We took 254 real agent workflows from 45 public, production-grade repositories built on the common frameworks — LangGraph, CrewAI, the OpenAI Agents SDK — and asked, for each one: where does its spending ceiling actually come from?

88%
of the cyclic workflows rely on a framework default as their only budget bound — or have no bound at all.

The default is the catch. LangGraph's modern ceiling (recursion_limit) is 1000 supersteps — it was 25 before version 1.0.6. A workflow that looks "protected" can take a thousand turns before the framework stops it. And only about one in eight of the model calls in this code carries an explicit token cap. A limit of 1000 steps is not protection; it is a ceiling high enough to bound almost nothing.

A bound you can prove

Underneath the measurement is a small piece of theory: a typed-resource calculus in which a well-typed workflow provably cannot exceed its declared budget — on every possible trace, not just the ones you tested. The central cost-soundness theorem is machine-checked in Lean 4, with no gaps and no unproven steps.

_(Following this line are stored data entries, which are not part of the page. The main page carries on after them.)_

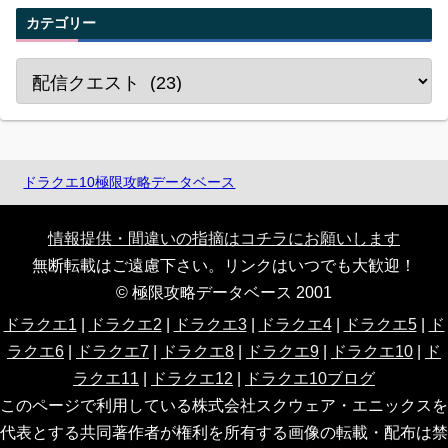
カテゴリー
ドラクエ10極限攻略データベース
情報提供・間違いの指摘はコチラにお願いします
無断転載はご遠慮下さい。リンクはいつでも大歓迎！
© 極限攻略データベース 2001
ドラクエ1
|
ドラクエ2
|
ドラクエ3
|
ドラクエ4
|
ドラクエ5
|
ド
ラクエ6
|
ドラクエ7
|
ドラクエ8
|
ドラクエ9
|
ドラクエ10
|
ド
ラクエ11
|
ドラクエ12
|
ドラクエ10ブログ
このページで利用している株式会社スクウェア・エニックスを
代表とする共同著作者が権利を所有する画像の転載・配布は禁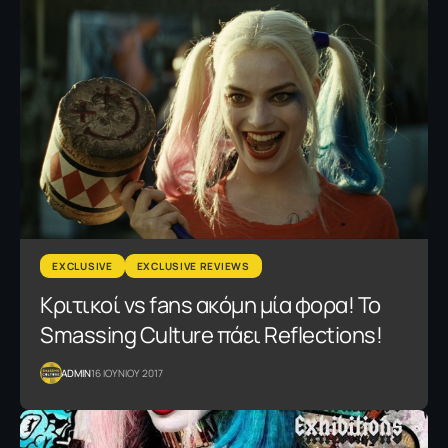
EXCLUSIVE
EXCLUSIVE REVIEWS
Κριτικοί vs fans ακόμη μία φορα! Το
Smassing Culture πάει Reflections!
ADMIN
16 ΙΟΥΝΙΟΥ 2017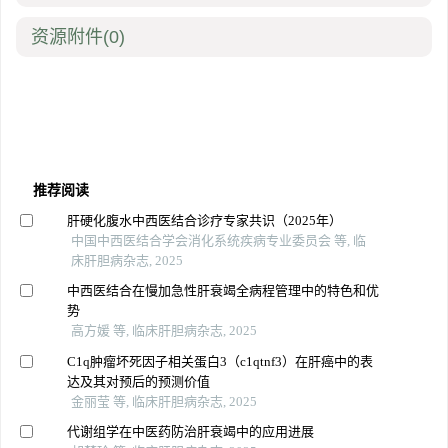
资源附件
(0)
推荐阅读
肝硬化腹水中西医结合诊疗专家共识（2025年）
中国中西医结合学会消化系统疾病专业委员会 等, 临
床肝胆病杂志, 2025
中西医结合在慢加急性肝衰竭全病程管理中的特色和优
势
高方媛 等, 临床肝胆病杂志, 2025
C1q肿瘤坏死因子相关蛋白3（c1qtnf3）在肝癌中的表
达及其对预后的预测价值
金丽莹 等, 临床肝胆病杂志, 2025
代谢组学在中医药防治肝衰竭中的应用进展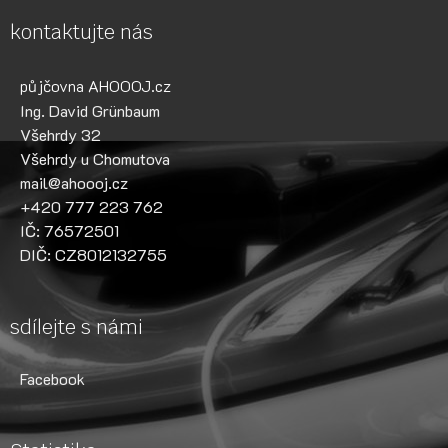
kontaktujte nás
půjčovna AHOOOJ.cz
Ing. David Grünbaum
Všehrdy 32
Všehrdy u Chomutova
mail@ahoooj.cz
+420 777 223 762
IČ: 76572501
DIČ: CZ8012132755
sdílejte s námi
Facebook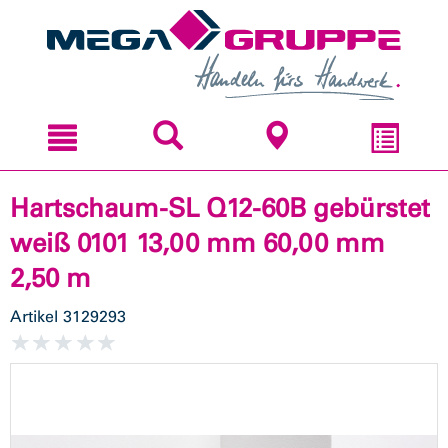
Zum
Zum
Inhal
Navi
sprin
sprin
Hartschaum-SL Q12-60B gebürstet
weiß 0101 13,00 mm 60,00 mm
2,50 m
Artikel
3129293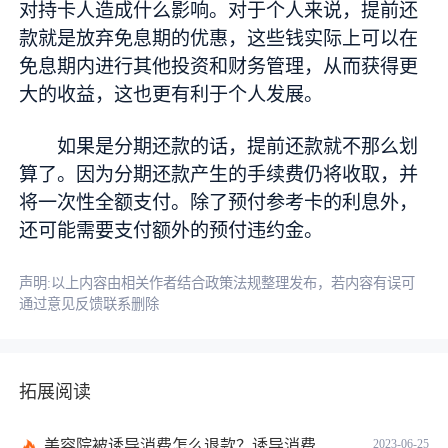
对持卡人造成什么影响。对于个人来说，提前还
款就是放弃免息期的优惠，这些钱实际上可以在
免息期内进行其他投资和财务管理，从而获得更
大的收益，这也更有利于个人发展。
如果是分期还款的话，提前还款就不那么划
算了。因为分期还款产生的手续费仍将收取，并
将一次性全额支付。除了预付参考卡的利息外，
还可能需要支付额外的预付违约金。
声明:以上内容由相关作者结合政策法规整理发布，若内容有误可
通过意见反馈联系删除
拓展阅读
美容院被诱导消费怎么退款？诱导消费多少钱可以立案？ 当前短讯
2023-06-25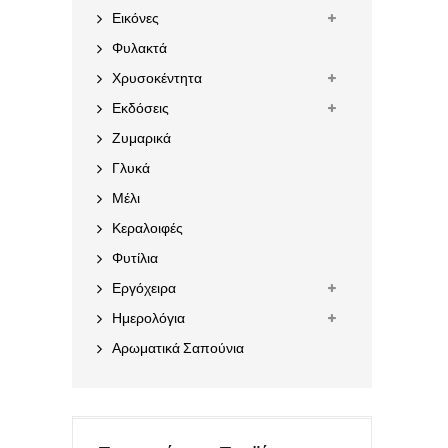
Εικόνες
Φυλακτά
Χρυσοκέντητα
Εκδόσεις
Ζυμαρικά
Γλυκά
Μέλι
Κεραλοιφές
Φυτίλια
Εργόχειρα
Ημερολόγια
Αρωματικά Σαπούνια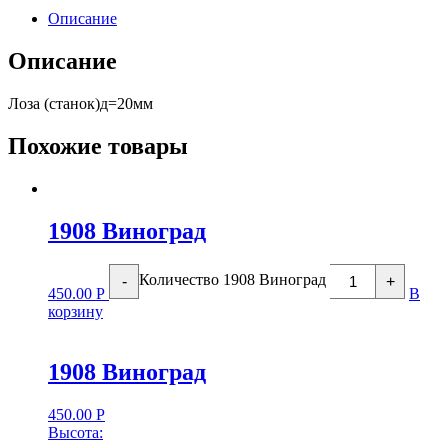
Описание
Описание
Лоза (станок)д=20мм
Похожие товары
1908 Виноград
Количество 1908 Виноград
-
+
450.00
Р
В
корзину
1908 Виноград
450.00
Р
Высота: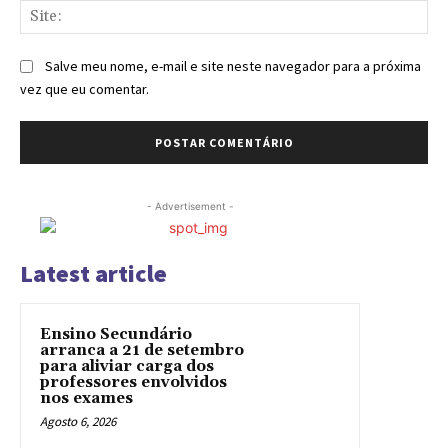
Sit
Salve meu nome, e-mail e site neste navegador para a próxima
vez que eu comentar.
- Advertisement -
Latest article
Ensino Secundário
arranca a 21 de setembro
para aliviar carga dos
professores envolvidos
nos exames
Agosto 6, 2026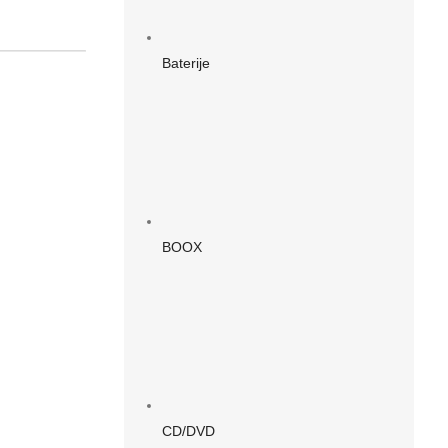
Baterije
BOOX
CD/DVD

The static checker that puts this to work is Costwright. You point it at a repository and it reports, per workflow graph, the worst-case ceiling, where that ceiling comes from, and when it is effectively vacuous. It never runs your code — it reads it. It is conservative by construction: where a workflow uses a pattern the calculus cannot bound, it says so, rather than inventing a smaller number.

How to read these numbers. The dataset skews to LangGraph (about 80% of the units), workflows cluster at roughly 5.6 per repository, and it reflects what is visible on public GitHub. Where a LangGraph version was not declared we assumed the modern default of 1000. The full specification, the frozen dataset and the audit trail are in the Costwright repository — not a marketing claim, an experiment you can re-run.

The point is not that agent frameworks are careless. It is that "it has a limit" and "it has a limit that means something" are different statements — and today almost no one can tell which one is true of their own system before it runs.